Last but not least, there is a serious question whether there exists interlocutory appellate jurisdiction to consider these matters. There are outstanding state pendent damage actions which are unaffected by the motions for summary judgment. See Kentucky v. Graham, 473 U.S. 159, 105 S. Ct. 3099, 3106, 87 L. Ed. 2d 114 (1985). Because the personal damage actions will remain to be litigated together with the claims for equitable relief, I have a substantial doubt that we have interlocutory appellate jurisdiction. See also Bever v. Gilbertson, 724 F.2d 1083, 1086-1087 (4th Cir. 1984), cert. denied sub. nom. Rockefeller v. Bever, 469 U.S. 948, 105 S. Ct. 349, 83 L. Ed. 2d 285 (1984). Cf., Harlow, 457 U.S. at 819 n.34.
I therefore dissent.
1. Their complaints also contained pendent local law claims. The only issue before us in this interlocutory appeal, however, is whether Sonia Zayas is entitled to qualified immunity on the federal constitutional claims. The effect of pendent local law claims on the qualified immunity doctrine was neither briefed nor argued.
2. Raffucci Alvarado and Giraud Rivera have not briefed or argued the due process claims. In Sonia Zayas's motions for summary judgment, however, she argued that she was entitled to qualified immunity on the due process claims, and she has briefed and argued this contention on appeal. We, therefore, consider the issue to be before us for decision.

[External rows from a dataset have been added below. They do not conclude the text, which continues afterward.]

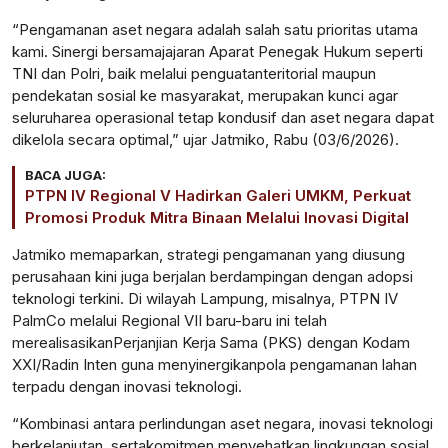
“
Pengamanan
aset
negara
adalah
salah
satu
prioritas
utama
kami.
Sinergi
bersama
jajaran
Aparat
Penegak
Hukum
seperti
TNI dan
Polri
,
baik
melalui
penguatan
teritorial
maupun
pendekatan
sosial
ke
masyarakat
,
merupakan
kunci
agar
seluruh
area
operasional
tetap
kondusif
dan
aset
negara
dapat
dikelola
secara
optimal,”
ujar
Jatmiko, Rabu (03/6/2026).
BACA JUGA:
PTPN IV Regional V Hadirkan Galeri UMKM, Perkuat
Promosi Produk Mitra Binaan Melalui Inovasi Digital
Jatmiko
memaparkan
, strategi
pengamanan
yang
diusung
perusahaan
kini
juga
berjalan
berdampingan
dengan
adopsi
teknologi
terkini
. Di wilayah Lampung,
misalnya
, PTPN IV
PalmCo
melalui
Regional VII
baru-baru
ini
telah
merealisasikan
Perjanjian
Kerja
Sama (PKS)
dengan
Kodam
XXI/Radin Inten guna
menyinergikan
pola
pengamanan
lahan
terpadu
dengan
inovasi
teknologi
.
“
Kombinasi
antara
perlindungan
aset
negara,
inovasi
teknologi
berkelanjutan
,
serta
komitmen
menyehatkan
lingkungan
sosial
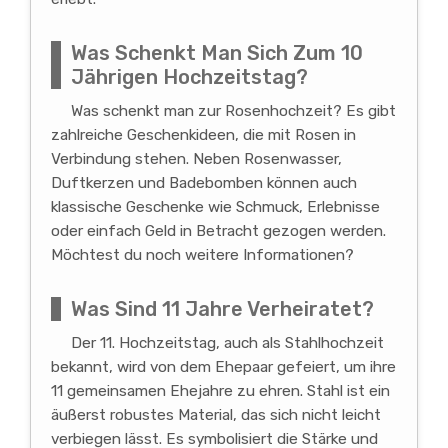
Was Schenkt Man Sich Zum 10
Jährigen Hochzeitstag?
Was schenkt man zur Rosenhochzeit? Es gibt
zahlreiche Geschenkideen, die mit Rosen in
Verbindung stehen. Neben Rosenwasser,
Duftkerzen und Badebomben können auch
klassische Geschenke wie Schmuck, Erlebnisse
oder einfach Geld in Betracht gezogen werden.
Möchtest du noch weitere Informationen?
Was Sind 11 Jahre Verheiratet?
Der 11. Hochzeitstag, auch als Stahlhochzeit
bekannt, wird von dem Ehepaar gefeiert, um ihre
11 gemeinsamen Ehejahre zu ehren. Stahl ist ein
äußerst robustes Material, das sich nicht leicht
verbiegen lässt. Es symbolisiert die Stärke und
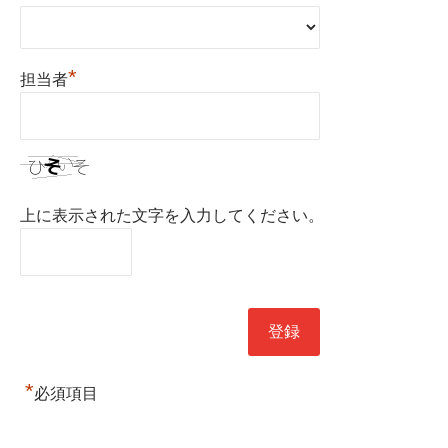
*
担当者
上に表示された文字を入力してください。
*
必須項目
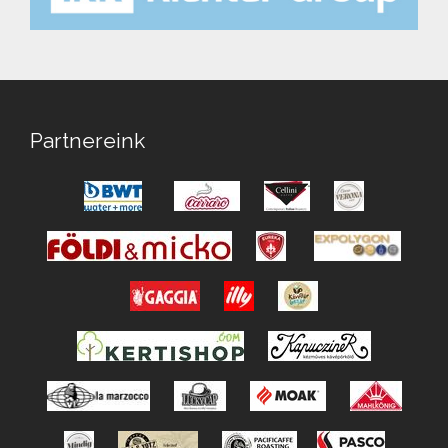
Partnereink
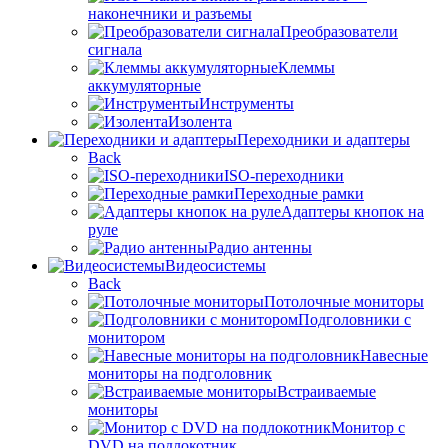
наконечники и разъемы
Преобразователи
сигнала
Клеммы
аккумуляторные
Инструменты
Изолента
Переходники и адаптеры
Back
ISO-переходники
Переходные рамки
Адаптеры кнопок на
руле
Радио антенны
Видеосистемы
Back
Потолочные мониторы
Подголовники с
монитором
Навесные
мониторы на подголовник
Встраиваемые
мониторы
Монитор с
DVD на подлокотник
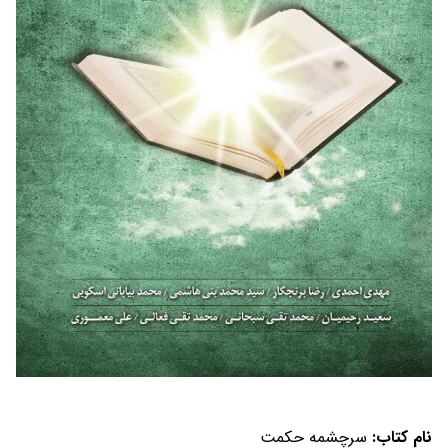
نام کتاب:
سرچشمه حکمت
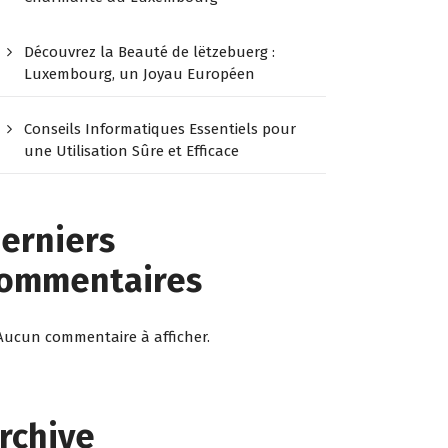
Découvrez la Beauté de lëtzebuerg :
Luxembourg, un Joyau Européen
Conseils Informatiques Essentiels pour
une Utilisation Sûre et Efficace
erniers
ommentaires
Aucun commentaire à afficher.
rchive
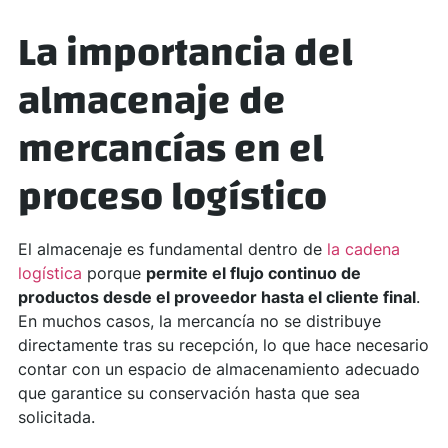
La importancia del
almacenaje de
mercancías en el
proceso logístico
El almacenaje es fundamental dentro de
la cadena
logística
porque
permite el flujo continuo de
productos desde el proveedor hasta el cliente final
.
En muchos casos, la mercancía no se distribuye
directamente tras su recepción, lo que hace necesario
contar con un espacio de almacenamiento adecuado
que garantice su conservación hasta que sea
solicitada.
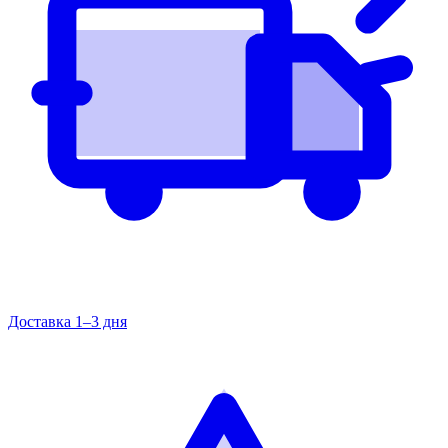
Доставка 1–3 дня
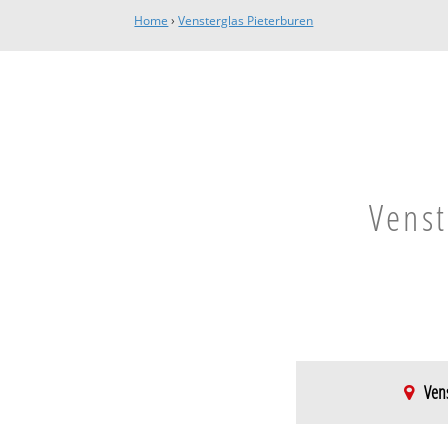
Home
›
Vensterglas Pieterburen
Venst
Vens
De Marne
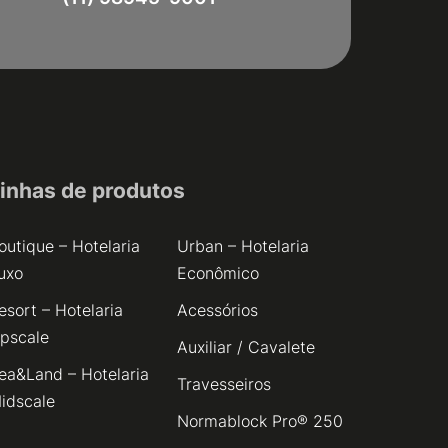
inhas de produtos
outique – Hotelaria
Urban – Hotelaria
uxo
Econômico
esort – Hotelaria
Acessórios
pscale
Auxiliar / Cavalete
ea&Land – Hotelaria
Travesseiros
idscale
Normablock Pro® 250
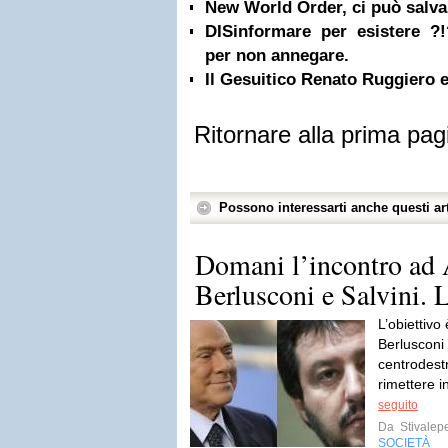
New World Order, ci può salva
DISinformare per esistere ?!
per non annegare.
Il Gesuitico Renato Ruggiero 
Ritornare alla prima pag
Possono interessarti anche questi art
Domani l’incontro ad 
Berlusconi e Salvini. L
L’obiettivo
Berlusconi 
centrodest
rimettere i
seguito
Da
Stivalep
SOCIETÀ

3. Under Puerto Rico law, "[e]very regular employee in a career position who is appointed to a confidential position shall be entitled to be reinstated in a position equal or similar to the last one he held in the career service." L.P.R.A. tit. 3, § 1350 (Supp. 1985). This apparently was done with Raffucci Alvarado and Giraud Rivera. Their due process claims are not based on the inadequacy of the positions to which they were reassigned, but on a claim of entitlement to the Regional Director positions.
* Of the Fifth Circuit, sitting by designation.